>>>>>

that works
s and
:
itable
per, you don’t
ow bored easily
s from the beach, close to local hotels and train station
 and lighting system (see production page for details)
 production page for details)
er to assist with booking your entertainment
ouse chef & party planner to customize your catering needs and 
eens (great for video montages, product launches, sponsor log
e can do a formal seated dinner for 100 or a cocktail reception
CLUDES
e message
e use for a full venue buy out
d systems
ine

<<<<<
>>>>>

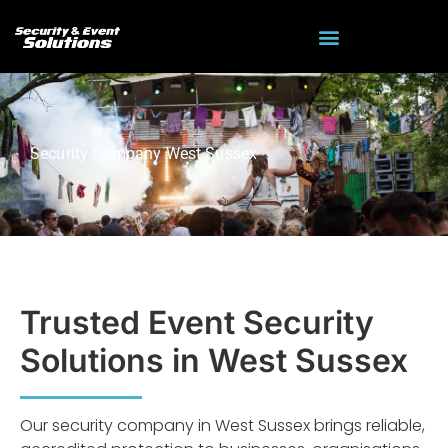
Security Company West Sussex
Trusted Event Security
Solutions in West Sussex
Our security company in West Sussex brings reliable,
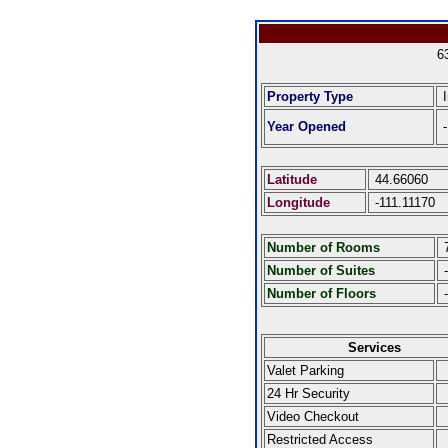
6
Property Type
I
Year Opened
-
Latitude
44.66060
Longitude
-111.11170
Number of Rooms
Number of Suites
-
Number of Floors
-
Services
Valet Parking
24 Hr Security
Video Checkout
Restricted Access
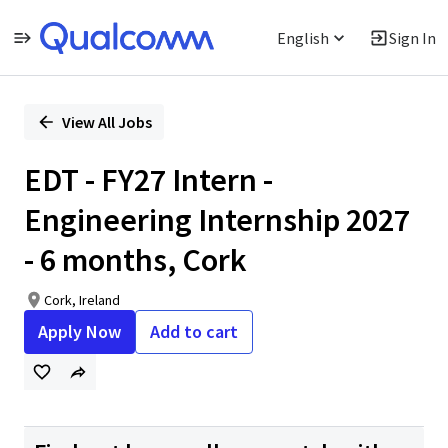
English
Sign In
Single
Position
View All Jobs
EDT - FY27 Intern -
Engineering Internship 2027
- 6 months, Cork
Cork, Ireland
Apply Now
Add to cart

<<<<<

▸ **What needs to be done**
From the line containing "Our security company" through the line containing "Cork, Ireland", copy every line above exactly, without pictures.

▸ **Your solution**
Our security company in West Sussex brings reliable,
6
Property Type
I
Year Opened
-
Latitude
44.66060
Longitude
-111.11170
Number of Rooms
Number of Suites
-
Number of Floors
-
Services
Valet Parking
24 Hr Security
Video Checkout
Restricted Access
English
Sign In
Single
Position
View All Jobs
EDT - FY27 Intern -
Engineering Internship 2027
- 6 months, Cork
Cork, Ireland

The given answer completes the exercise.